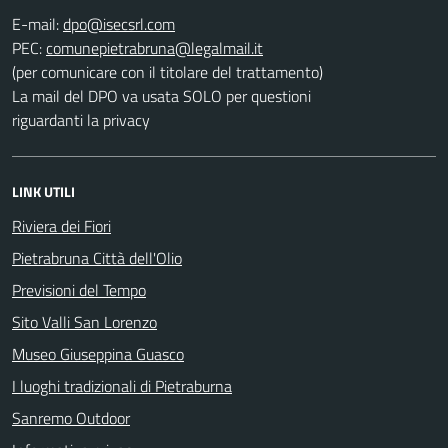
E-mail:
PEC:
(per comunicare con il titolare del trattamento)
La mail del DPO va usata SOLO per questioni
riguardanti la privacy
LINK UTILI
Riviera dei Fiori
Pietrabruna Città dell'Olio
Previsioni del Tempo
Sito Valli San Lorenzo
Museo Giuseppina Guasco
I luoghi tradizionali di Pietraburna
Sanremo Outdoor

WHAT IS REQUIRED
Nothing but the pictures may be dropped; restate the material word for word.

RESULT BELOW
E-mail:
PEC:
(per comunicare con il titolare del trattamento)
La mail del DPO va usata SOLO per questioni
riguardanti la privacy
LINK UTILI
Riviera dei Fiori
Pietrabruna Città dell'Olio
Previsioni del Tempo
Sito Valli San Lorenzo
Museo Giuseppina Guasco
I luoghi tradizionali di Pietraburna
Sanremo Outdoor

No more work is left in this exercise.